I don't vouch for Wikipedia, and they haven't sourced this. But this is what I get from their entry on "Michael Dukakis":
During this time, his 17-point lead in opinion polls completely disappeared as his lack of visibility allowed Bush to define the issues of the campaign.
They also have a variety of trend-plotting graphs that are updated every day or so here.
In point of fact, Obama did better in the primaries than the polls predicted. There were exceptions in specific states (NH being the most notable), but for the most part Obama beat his polls. The connection to his vaunted turnout operation is speculative, to the best of my knowledge, but not an unreasonable hypothesis.
Who hacked Ace's password and posted the substantive, civil comment?
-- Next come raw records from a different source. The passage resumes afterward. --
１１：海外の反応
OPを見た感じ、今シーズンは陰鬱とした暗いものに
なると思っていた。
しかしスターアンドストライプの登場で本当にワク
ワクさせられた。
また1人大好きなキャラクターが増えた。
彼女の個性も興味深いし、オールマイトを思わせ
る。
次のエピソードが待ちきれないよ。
I know many conservatives who do not believe in answering poll questions. Period. I know some University-town liberals who make a great point of trying to go through the line of exit polls again. Of course, I have know way of knowing if the attitudes of the people I know and observe are in any way representative...
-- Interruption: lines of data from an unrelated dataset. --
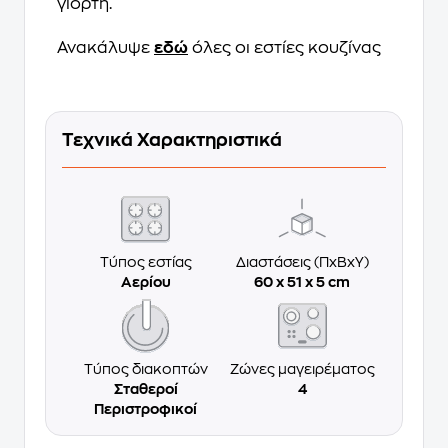
γιορτή.
Ανακάλυψε
εδώ
όλες οι εστίες κουζίνας
Τεχνικά Χαρακτηριστικά
Τύπος εστίας
Διαστάσεις (ΠxΒxΥ)
Αερίου
60 x 51 x 5 cm
Τύπος διακοπτών
Ζώνες μαγειρέματος
Σταθεροί
4
Περιστροφικοί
Which was early in the summer of 1988. This late in the game a consistently maintained lead, even a small one, does start to be moderately predictive of the election.
Re: 4.5%? That's a disaster in the making for the Dems
Unless you've invented new laws of arithmetic, 4.5% is a pretty respectable lead and absent some highly improbable electoral college shenanigans, it would be a victorious margin on election day. George W. Bush won in 2004 with a smaller lead than that.
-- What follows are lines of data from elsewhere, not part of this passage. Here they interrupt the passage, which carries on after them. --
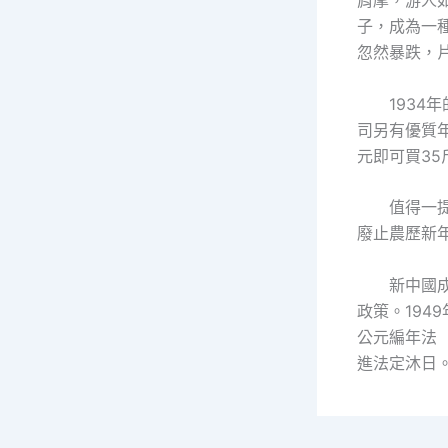
肩摩，游人
子，成為一
忽然暴跌，
193
司另有優質
元即可買3
值得一
廢止農歷新
新中國
政策。194
公元編年法
進法定沐日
Re: If Palin somehow energizes her base more than we expect,
Energizing a base does not win elections (though it may help fill the campaign coffers). Unless people are so energized they are doing something illegal, like voting, multiple times, an "energized" vote counts the same as a dispirited one. Now let me spell it out for the Right: McCain is blowing this election by toeing the Party Line. To win this one, he needed to pull a Nicholas Sarkoszy stunt and run against George W Bush-- hard against him. Yes, he would need to keep the SoCon stuff (pro Life etc.) because he does need those voters. But he should have come up with some sort of Nixonian plan to bring "Peace with Honor" while bringing the troops home, maybe even pulled an Ike by promising to go to Iraq and make a quick end to that war. And he should be highlighting his differences with Bush on taxes, global warming etc, and promising more of the same. Maybe he should even come up with a Heritage Foundation, Romneyesque plan for universal healthcare. McCain likes to poses as a new Teddy Roosevelt, but so far he falls way short. TR was a GOP progressive. McCain is offering the same old tired ideas along with bondage to the same old special interests and power brokers. He needed to be bold and radical this year-- a lot more bold than just picking an obscure women governor for VP. The GOP can have either the White House or it can have knee-jerk allegiance to the failed ideology of the past. It cannot have both. The GOP is where the Dems were thirty some years ago: they had reached the end of FDR's legacy and could no longer run against Hoover and the Depression. The GOP is at the end of Reagan's legacy, and can no longer run against Jimmy Carter and the 60s.